## Exercise goal
Could you filter the records below down to the lines that include the word "screenshot"?

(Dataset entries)

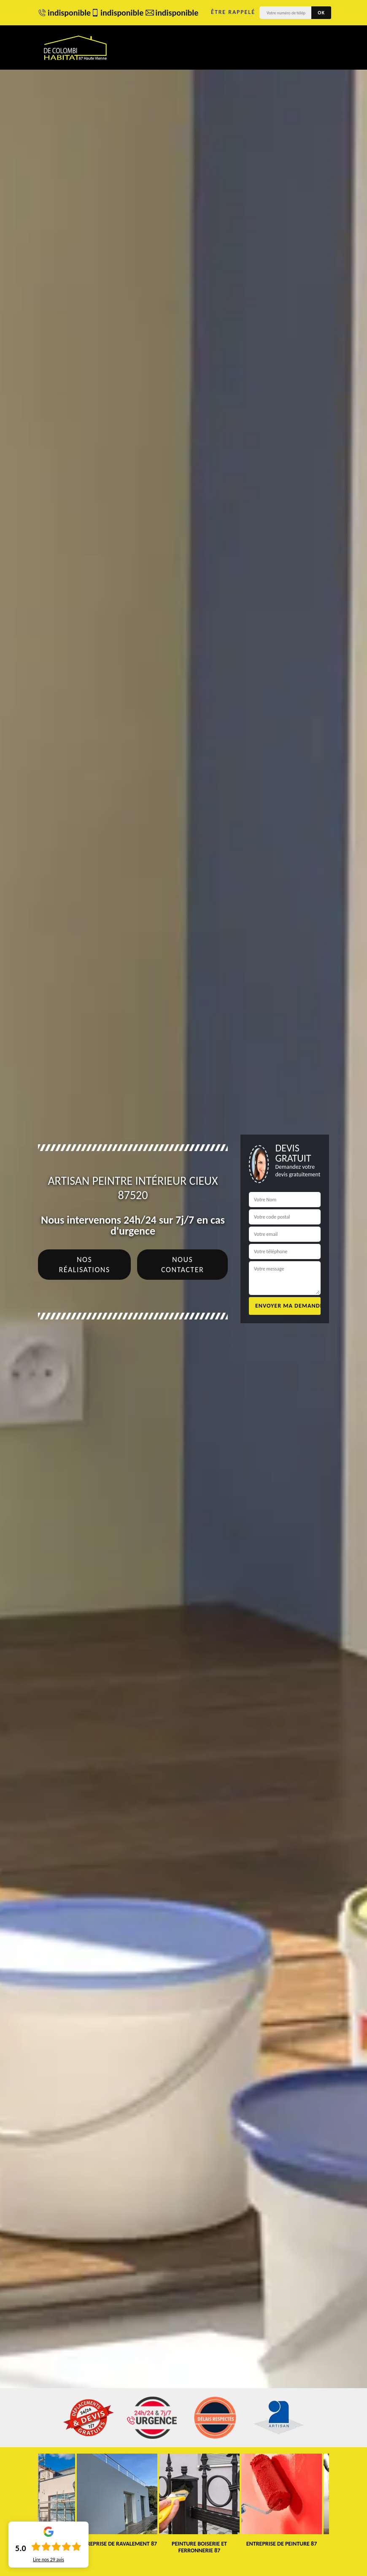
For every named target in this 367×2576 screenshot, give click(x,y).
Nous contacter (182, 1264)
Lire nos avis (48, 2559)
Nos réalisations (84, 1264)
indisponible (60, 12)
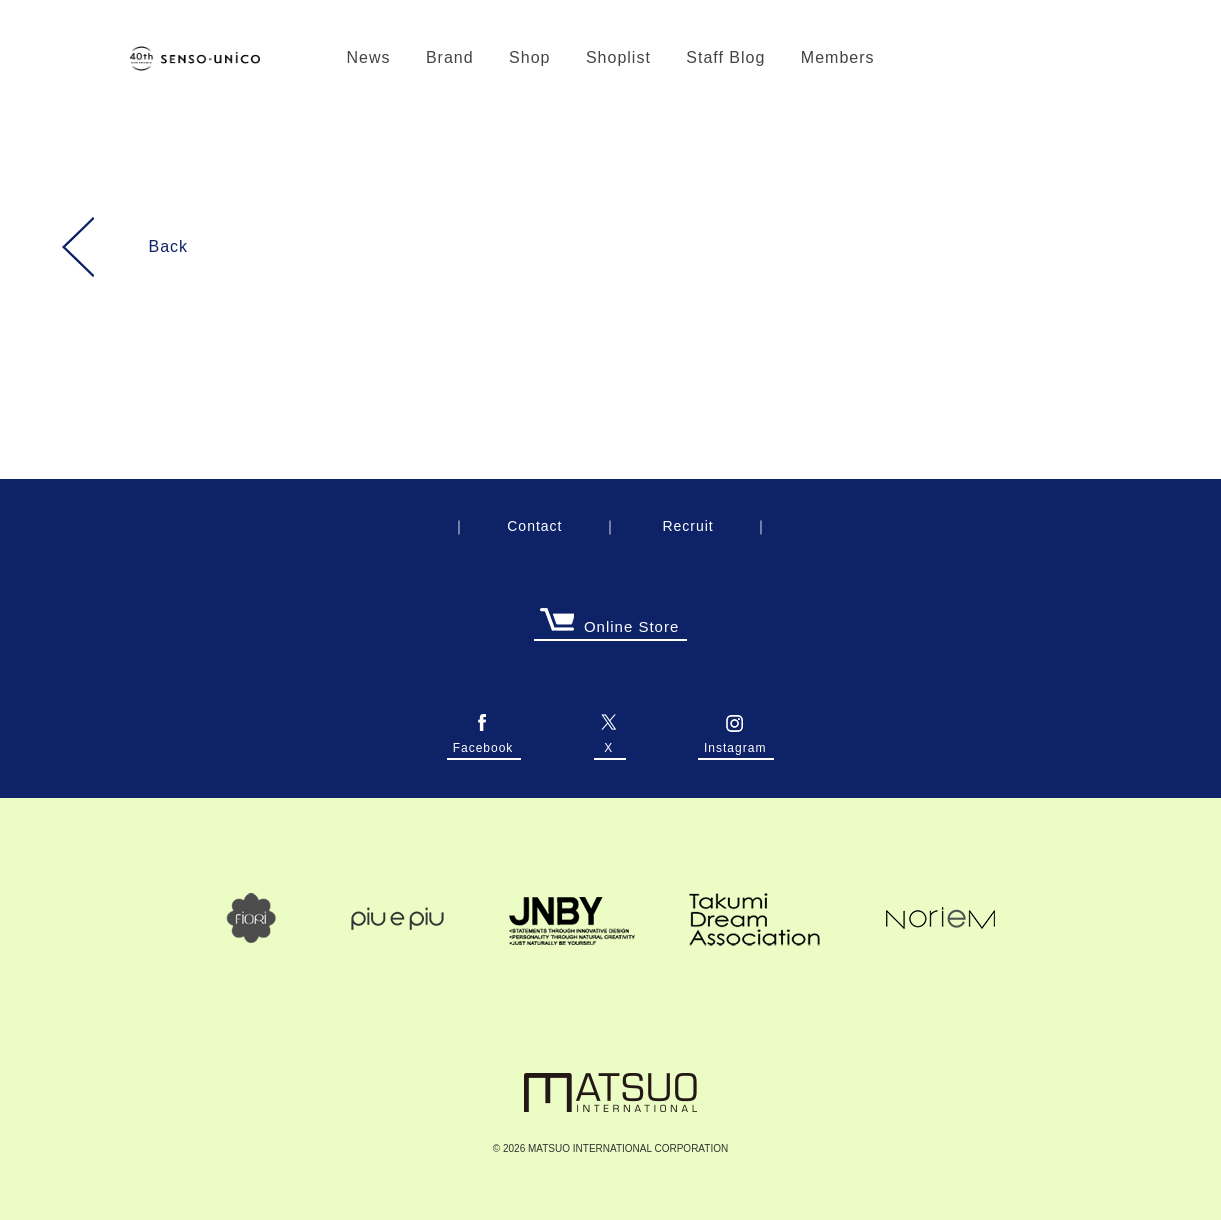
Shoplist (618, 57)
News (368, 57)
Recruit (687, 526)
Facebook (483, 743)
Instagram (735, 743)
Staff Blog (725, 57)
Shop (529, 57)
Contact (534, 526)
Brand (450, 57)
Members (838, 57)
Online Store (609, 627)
==
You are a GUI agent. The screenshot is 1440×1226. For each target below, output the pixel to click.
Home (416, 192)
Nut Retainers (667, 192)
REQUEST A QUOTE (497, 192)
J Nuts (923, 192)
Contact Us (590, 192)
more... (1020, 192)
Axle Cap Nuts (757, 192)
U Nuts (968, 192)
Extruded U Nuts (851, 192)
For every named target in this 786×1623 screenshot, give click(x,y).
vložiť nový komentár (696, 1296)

## Exercise solution
For every named target in this 367×2576 screenshot, give click(x,y).
You are a GUI agent. The screenshot is 1440×1226. For each target below, output the pixel to click.
For every named target in this 786×1623 screenshot, give click(x,y).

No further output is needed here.